The bill specifies the training should include, “methods for diagnosing, treating, and
managing a substance use disorder, including the use of medications approved by the Food and Drug Administration and evidence-based non-pharmacological therapies.”

If everyone interprets this paragraph as I do, this would mean all doctors who want to prescribe controlled substances should be educated about medication-assisted treatments of opioid addiction, among other things.

That would be wonderful. How nice it would be for my patients to go to their other doctors, and hear, “So glad you are on methadone for the treatment of addiction. Good job.” instead of the usual insults about being on of MAT. How nice for me to be able to call other doctors who don’t think I’m a drug pusher for prescribing MAT!

Also, Senator Markey sent letters to the VA, Defense Department, and IHS, urging them to included prescribing information to their patients on their state’s prescription monitoring program. Many patients being cared for by these agencies are prescribed controlled substances, but doctors outside those systems have no way to know what is being prescribed. Presently, they don’t report to the prescription monitoring programs. I hope these military agencies chose to participate in the PMPs. It would be a way to keep those patients safer when they seek care outside the military system.

On May 15, 2015, the Huffington Post had an online article about another bill, the Recovery Enhancement for Addiction Treatment Act, also sponsored by Senator Markey and Senator Rand Paul. This legislation would lift the one-hundred patient limit placed on office-based buprenorphine doctors.

In the past, I supported lifting the one-hundred patient cap, but I’ve come to believe the cap isn’t all that relevant, at least in my area. Around here, I think the only physicians who honor the cap are conscientious doctors who would do a good job without legislation.

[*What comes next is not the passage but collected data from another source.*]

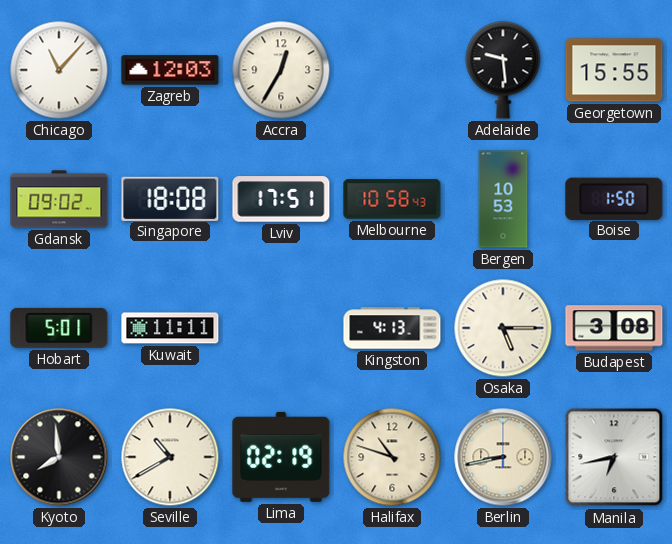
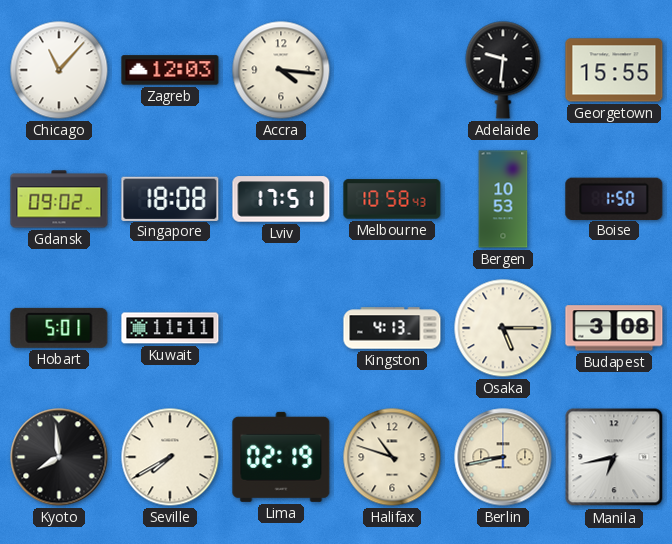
Accra: 12:35 -> 4:16
Adelaide: 9:29 -> 9:31
Seville: 10:40 -> 7:40
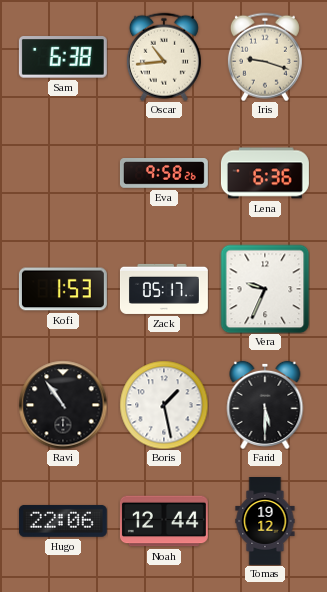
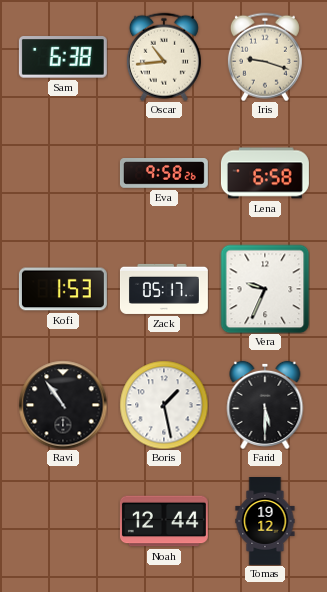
Lena: 6:36 -> 6:58
Hugo: 22:06 -> none
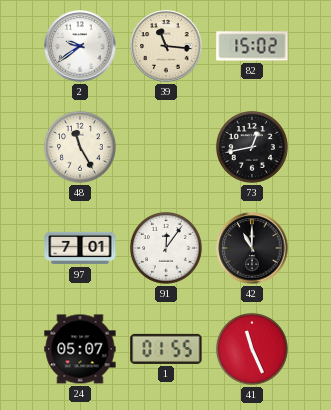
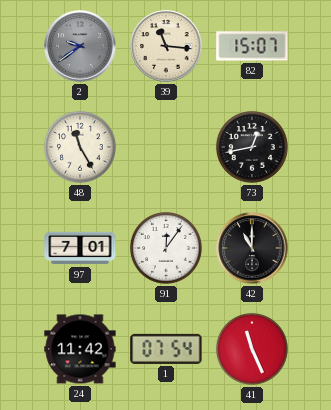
2 dial: white -> grey
82: 15:02 -> 15:07
24: 05:07 -> 11:42
1: 01:55 -> 07:54
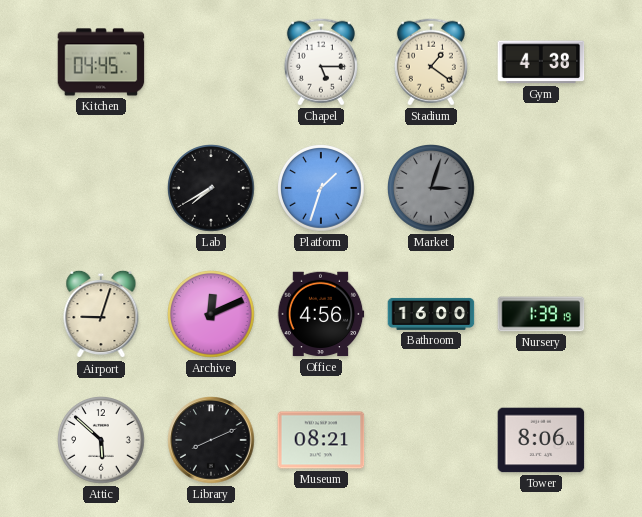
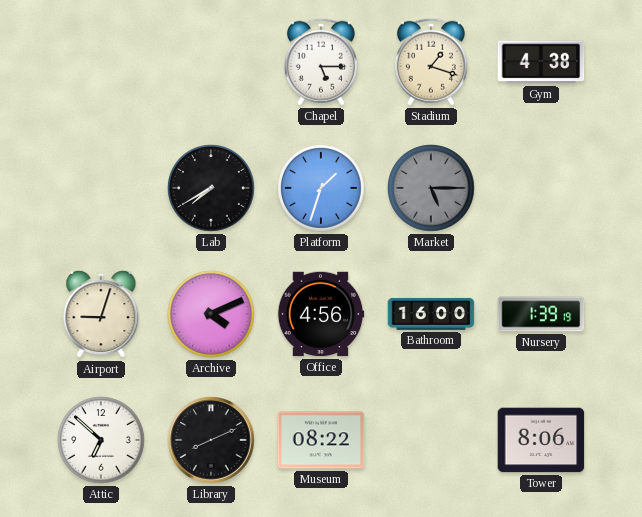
Kitchen: 04:45 -> none
Stadium: 1:21 -> 1:18
Market: 3:03 -> 5:15
Archive: 12:11 -> 4:11
Attic: 5:52 -> 6:52
Museum: 08:21 -> 08:22
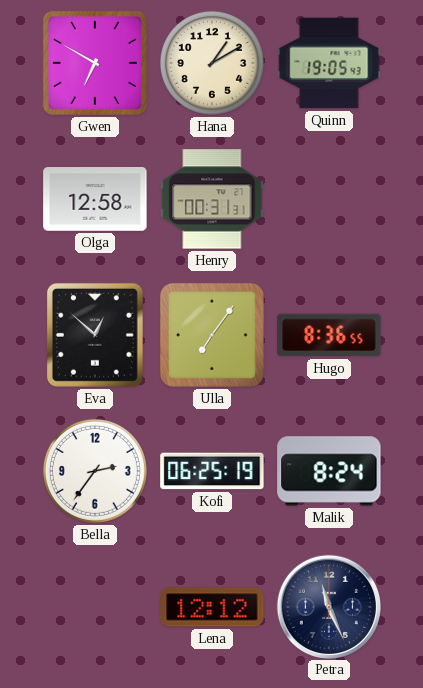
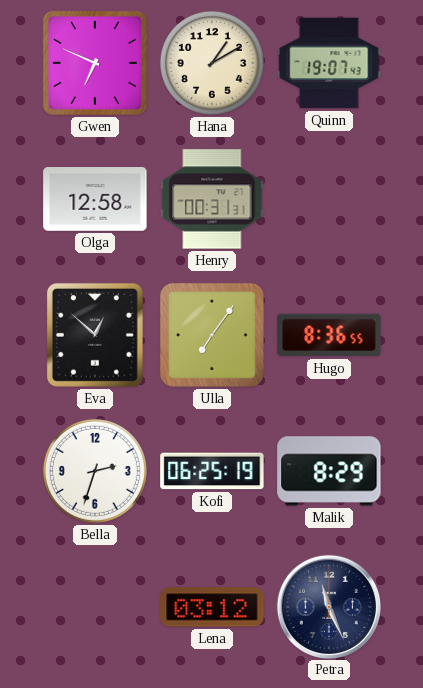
Gwen: 6:50 -> 6:49
Quinn: 19:05 -> 19:07
Bella: 2:36 -> 2:33
Malik: 8:24 -> 8:29
Lena: 12:12 -> 03:12
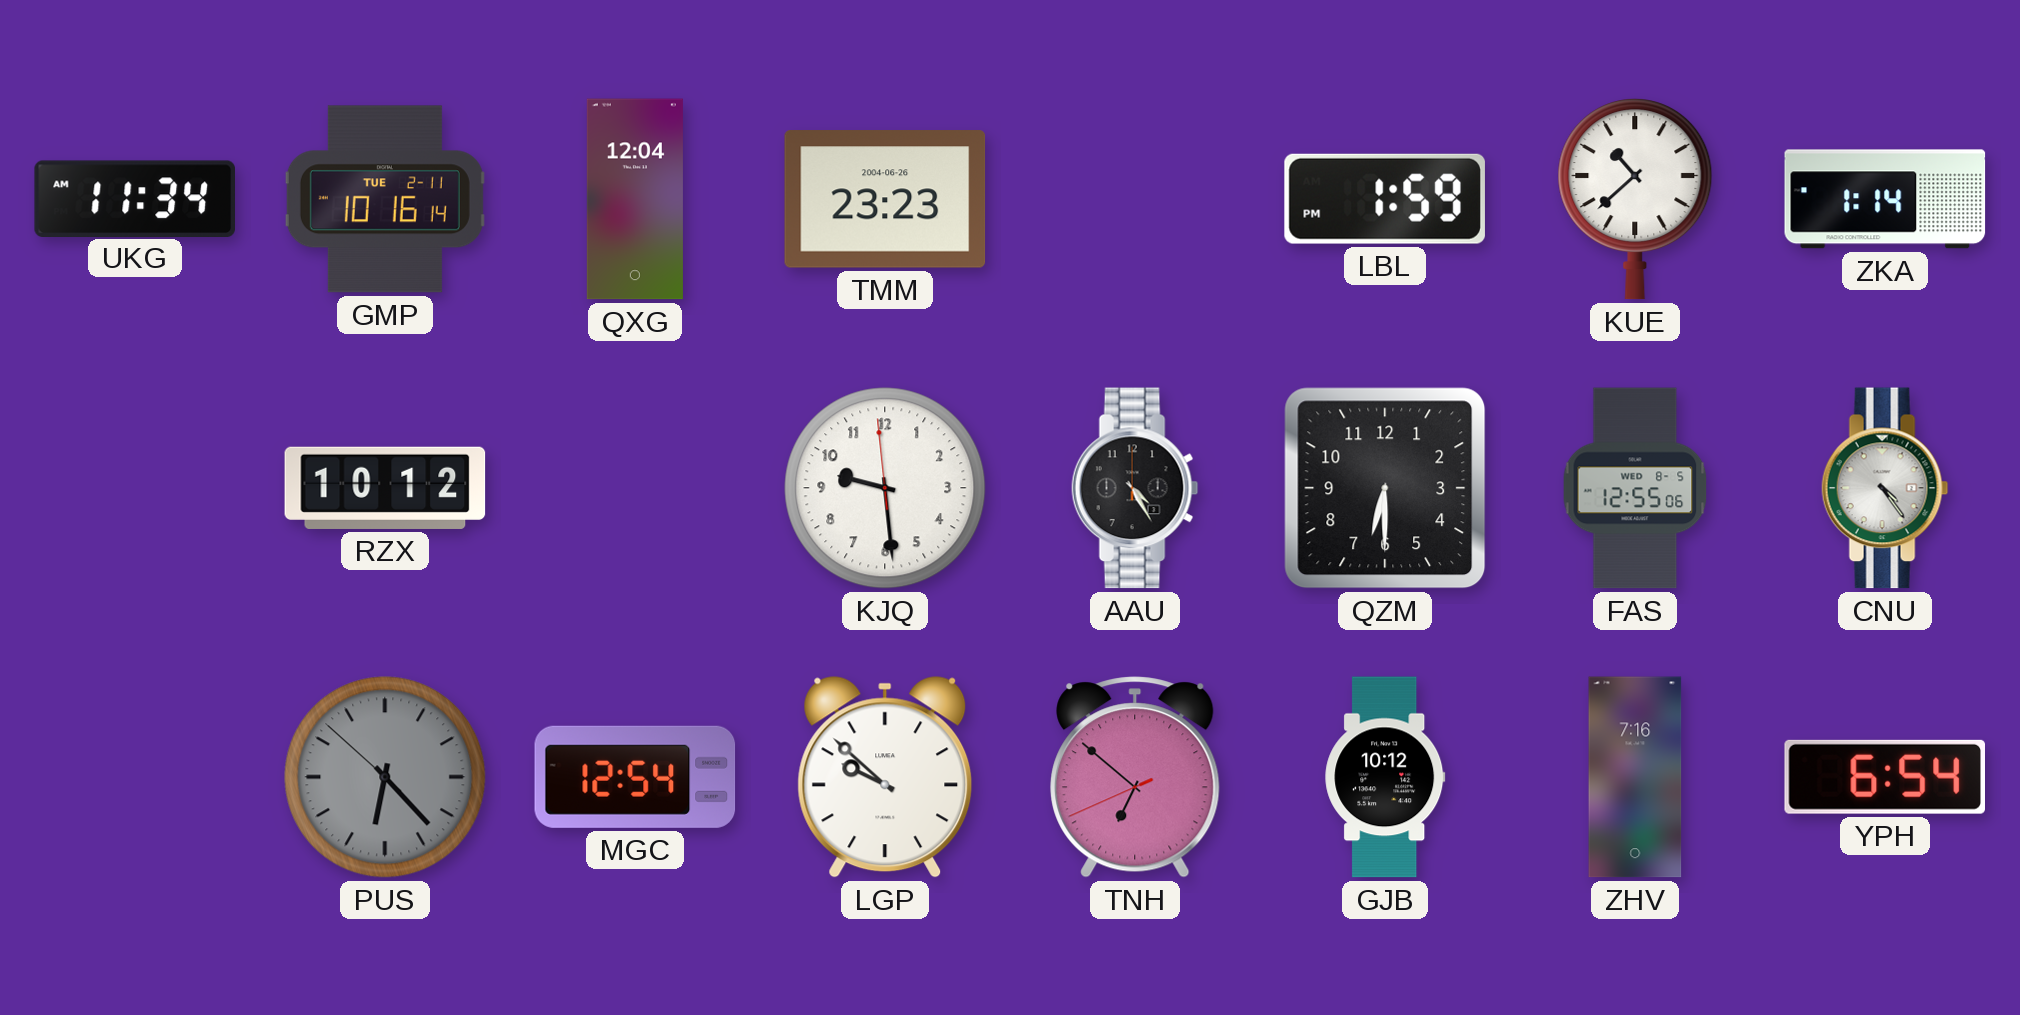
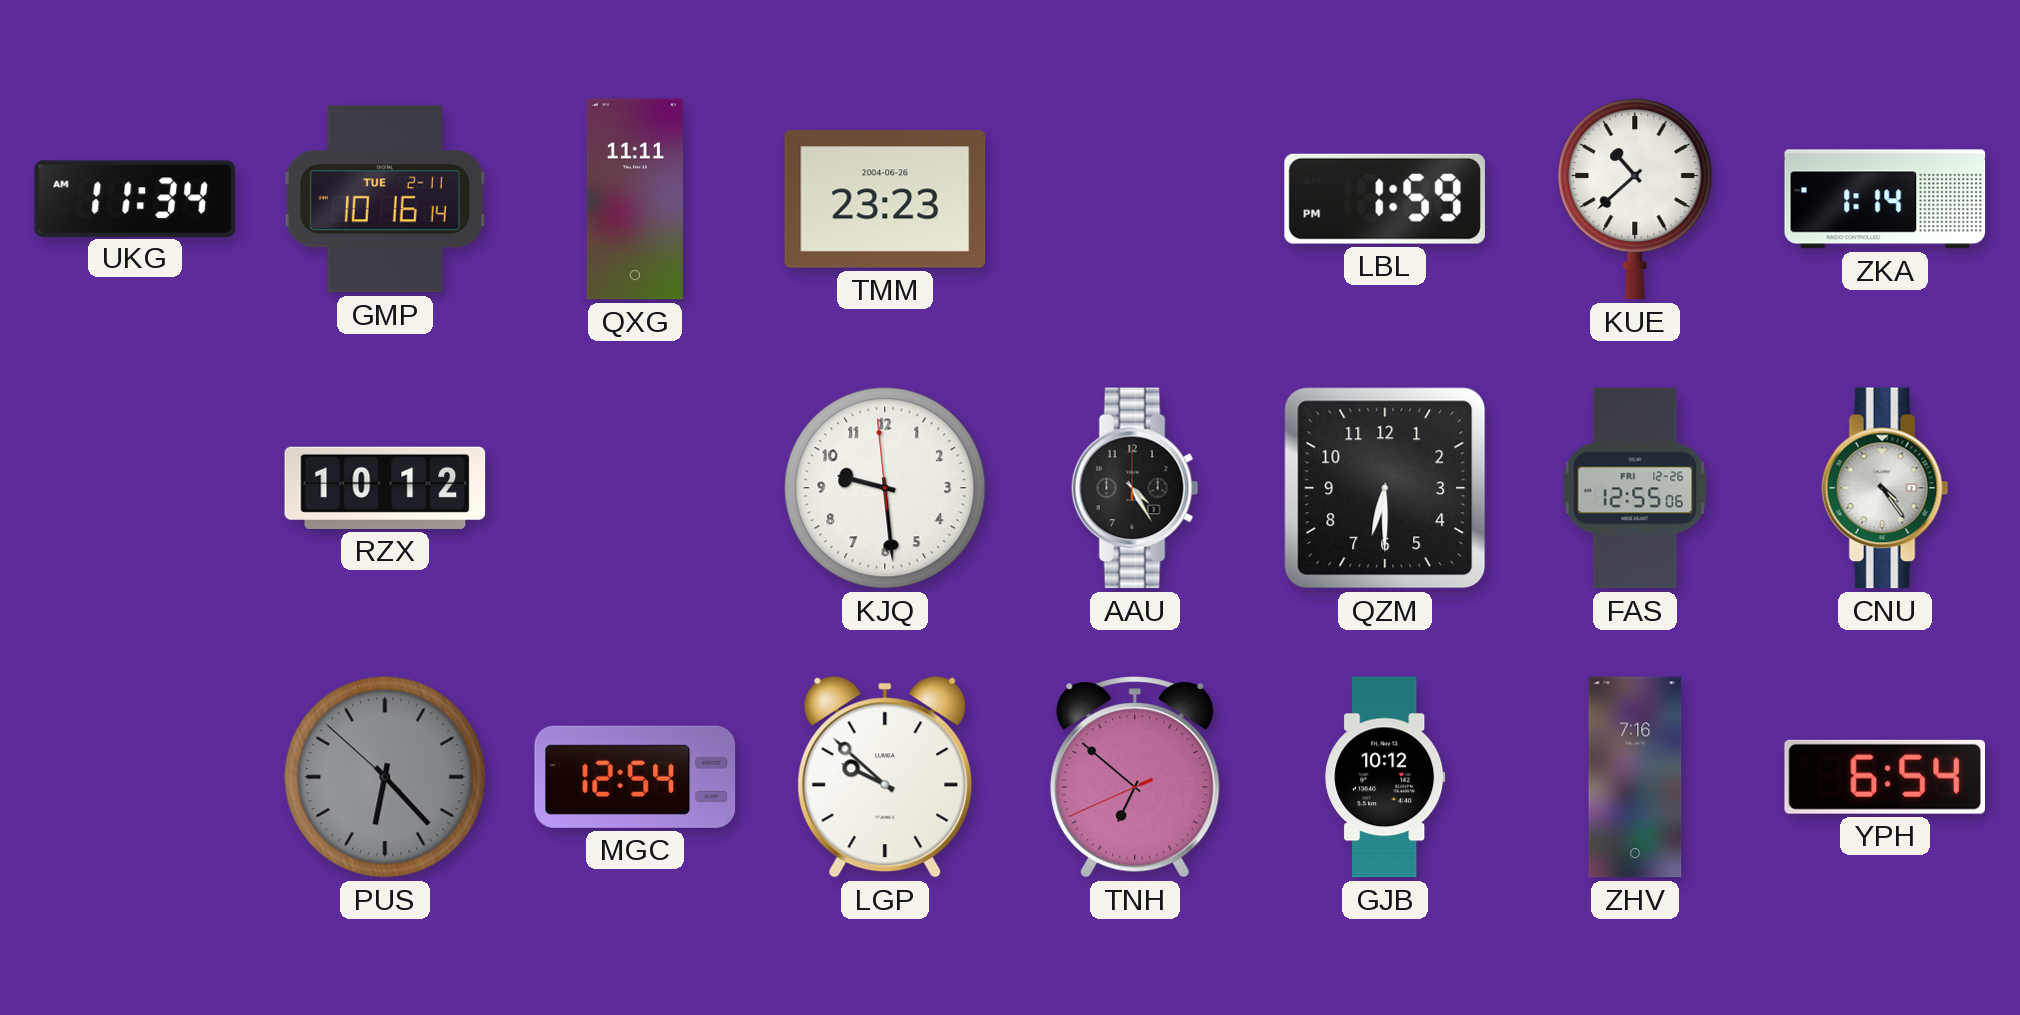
QXG: 12:04 -> 11:11
FAS date: WED 8-5 -> FRI 12-26
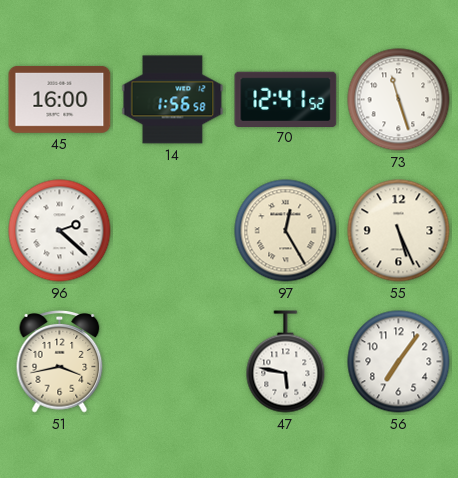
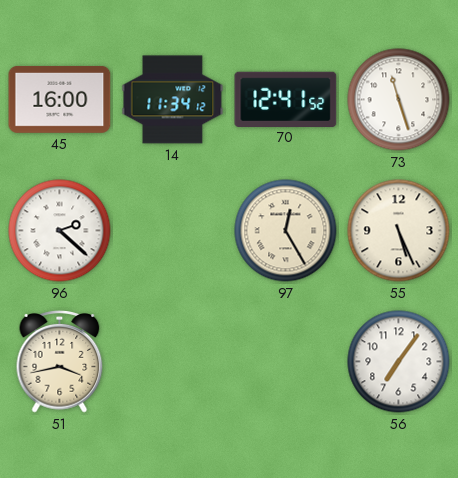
14: 1:56 -> 11:34
47: 5:47 -> none
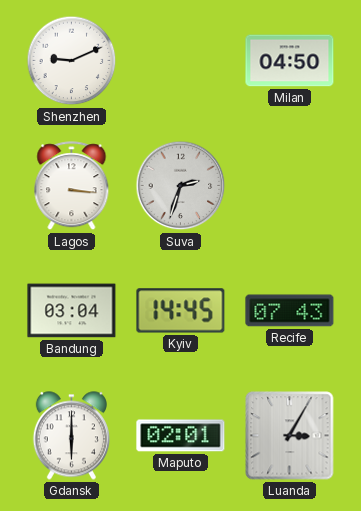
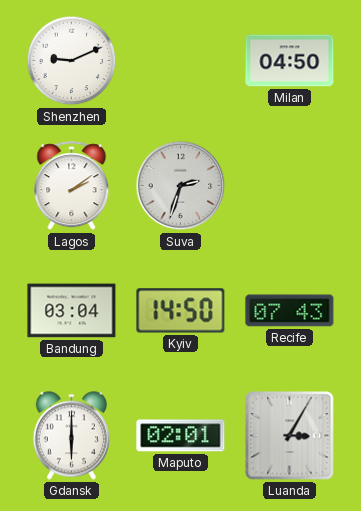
Lagos: 3:16 -> 2:09
Kyiv: 14:45 -> 14:50
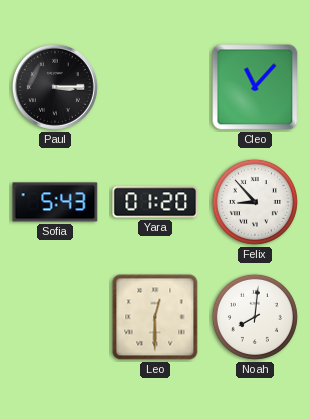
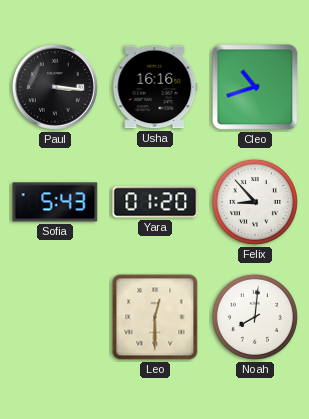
Paul: 3:15 -> 3:16
Usha: none -> 16:16
Cleo: 11:07 -> 10:42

Around here, physicians have more than one hundred buprenorphine patients, and skirt the regulations by saying some of them are prescribed it “for pain.” Physician extenders without DEA “X” numbers already prescribe buprenorphine in this state. When the North Carolina medical board was notified about this, they declined to take any action.

In other words, the present regulations are flouted without consequence, so lifting them isn’t going to make a big difference. (That may not be the case in all areas of the country.) But mandating education about addiction and its treatment may help treatment providers deliver better care.

6 responses to this post.

  1. Posted by William Taylor, MD on August 11, 2015 at 7:05 pm

    No argument that physician prescribing could be much better, and that prescribers should have a basic familiarity with addiction precautions and databases.

    However, those of us who mistrust the federal government should be alarmed at the federal expansion of what has been a state responsibility. I just finished my 2 hr course for my SC license, covering just these topics. Once the feds start down the path of mandated physician education, expect requirements to take courses on the virtues of organic broccoli for patients.


  2. I’m not sure the NC Board can prevent the off-label prescribing of buprenorphine for pain. TN seems to be taking action that will further limit access to MAT.
    I read your Dec blog about TN limiting prescriber dosing discretion and would like to add that TN is now prohibiting off label use:
    Another bill, passed by the TN Senate and (likely) to pass the House will require Certificates of Need for all OBOT clinics:
    Wonder how that will work out?


    • Hi Dan,
      No, my point wasn’t that off-label use is bad or even should be prevented, but rather that I oppose the disingenuous use of a pain diagnosis to get around the 100 patient limit, when the patient does, in fact, have the disease of opioid addiction. In other words, falsifying records in order to get around a regulation so that the doctor can treat more than 100 patients at a time.